Lo habían invitado a que volviera cuando quisiese; el viejo marino le había asegurado que en cualquier momento tendría gran placer en recibirlo como huésped. Esta proposición tentaba no poco a Brendon.

—Ha hecho usted maravillas —le dijo Joanna mientras le acompañaba hasta el portón exterior—. Ha conquistado por completo a mi tío; es una verdadera proeza.

—¿Le disgustaría a usted que aceptase la invitación y que viniera a pasar unos días en Navidad? —inquirió él, y Joanna le aseguró que sería para ella un gran placer verlo en la casa.

Algo más alentado, Marc se alejó; pero pronto perdió la sensación de euforia que experientaba en presencia de Joanna. Lo asaltaban graves sospechas y creía posible que la indiferencia de la joven con respecto a Doria fuera simulada. Seguramente, Joanna se obligaba a no demostrar sentimiento alguno hasta que pasaran sus días de luto; y Brendon se sintió invadido por la melancólica certeza de que después del siguiente verano, Joanna Penrod se casaría por segunda vez.

Reflexionó sobre si era cuerdo volver pronto a casa de Benjamin Redmayne y sintió vehementes deseos de hacerlo. Sin adivinar que estaría allí de nuevo al día siguiente, decidió que en los primeros días de primavera recordaría al viejo marino su invitación. Hasta entonces podían suceder muchas cosas, pues su intención era mantener correspondencia con Joanna o, por lo menos, dar el primer paso en este sentido.

Mientras Brendon avanzaba en su solitario camino, la luna había salido y brillaba claramente a través de nubéculas que se juntaban, amenazando ocultar pronto la plateada luz. Las nubes pasaban velozmente y sobre la cabeza de Brendon los alambres telegráficos susurraban el canto de una tormenta cercana. Los pensamientos del caminante se sucedían con la irregularidad del viento caprichoso y vocinglero. Pensaba en todas las palabras que había pronunciado Joanna y trataba de interpretar cada una de las miradas que le había dirigido.

Intentó convencerse de que la teoría de Benjamin Redmayne era falsa; no era posible que la viuda de Michael Penrod entregara su corazón lleno de tristeza a un extraño llegado de Italia. La idea era absurda, porque una mujer de tan delicada naturaleza, que había sufrido pérdida tan repentina y trágica, no podía hallar en aquel charlatán bien parecido y palpitante de egoísmo, solaz para su pena ni promesa de dicha futura. En teoría, sus puntos de vista resultaban perfectos. Pero, pese a sus reflexiones, sabía que el amor, cuando madura, es capaz de hacer añicos todas las teorías y de trastornar el carácter más firme.

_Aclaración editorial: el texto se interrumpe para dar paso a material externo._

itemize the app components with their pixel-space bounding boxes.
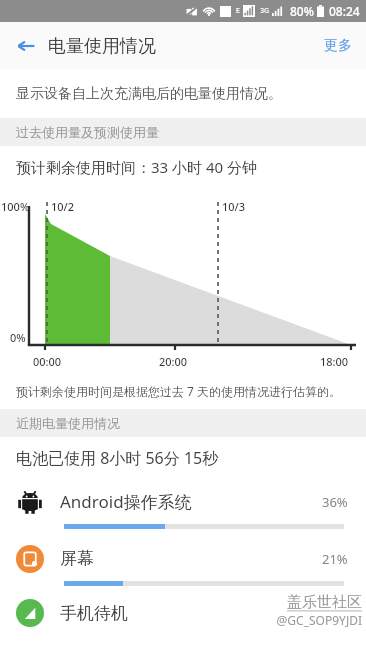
staticText: 100% xyxy=(1,199,30,214)
staticText: 预计剩余使用时间是根据您过去 7 天的使用情况进行估算的。 xyxy=(16,383,342,399)
staticText: 0% xyxy=(10,330,26,345)
staticText: 08:24 xyxy=(329,3,360,19)
staticText: 过去使用量及预测使用量 xyxy=(16,124,159,140)
staticText: 20:00 xyxy=(159,354,188,369)
staticText: 3G xyxy=(260,6,270,16)
staticText: Android操作系统 xyxy=(60,490,322,513)
staticText: 21% xyxy=(322,550,348,568)
staticText: 18:00 xyxy=(320,354,349,369)
staticText: 10/3 xyxy=(222,199,246,214)
staticText: 00:00 xyxy=(33,354,62,369)
staticText: 盖乐世社区 xyxy=(287,593,362,612)
button[interactable]: 屏幕 xyxy=(0,536,366,593)
staticText: 36% xyxy=(322,493,348,511)
staticText: 显示设备自上次充满电后的电量使用情况。 xyxy=(16,85,282,103)
staticText: 屏幕 xyxy=(60,548,322,569)
button[interactable]: Android操作系统 xyxy=(0,479,366,536)
staticText: 预计剩余使用时间：33 小时 40 分钟 xyxy=(16,157,258,177)
staticText: 电池已使用 8小时 56分 15秒 xyxy=(16,447,219,469)
staticText: 手机待机 xyxy=(60,603,128,624)
staticText: 电量使用情况 xyxy=(48,35,156,58)
staticText: @GC_SOP9YJDI xyxy=(276,612,362,628)
staticText: 近期电量使用情况 xyxy=(16,415,120,431)
staticText: 80% xyxy=(290,3,314,19)
staticText: 10/2 xyxy=(51,199,75,214)
staticText: E xyxy=(236,6,240,16)
button[interactable]: Back xyxy=(8,28,44,64)
staticText: 更多 xyxy=(324,37,352,55)
button[interactable]: 更多 xyxy=(310,27,366,65)
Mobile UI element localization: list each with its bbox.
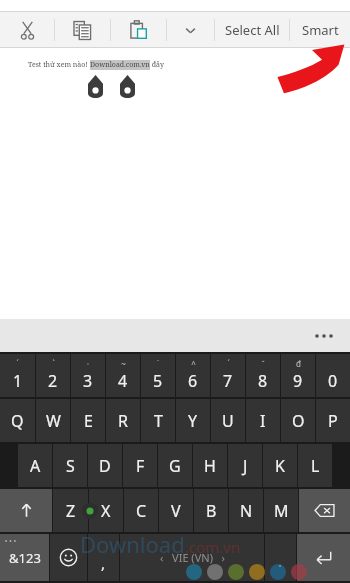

Sumido en sus pensamintos, Brendon avanzaba; de pronto, en un punto donde el camino descendía, flanqueado a la izquierda por una loma y a la derecha por un bosque de pinos, experimentó una de las mayores sorpresas que la vida le había deparado hasta aquel instante.

Junto a un rústico portón, paralelo al camino que marcaba el límite de un espeso matorral, se hallaba Robert Redmayne.

Sólo los separaba el portón; el hombre estaba apoyado en él, con los brazos cruzados sobre la barra superior. La luz de la luna iluminaba de lleno su rostro y, sobre su cabeza, sacudidos por la violencia del viento, los pinos emitían un rumor áspero y tétrico, mientras de allá abajo subía el grito sordo del mar embravecido que azotaba los acantilados. El pelirrojo estaba inmóvil, vigilante. Tenía puesto el traje de «tweed», la gorra y el chaleco rojo que Brendon recordaba haberle visto en Foggintor; la luz de la luna brillaba en sus ojos sobresaltados y descubría su bigote y la blancura de sus dientes. Su rostro ojeroso reflejaba miedo y dolor, pero ningún síntoma de demencia.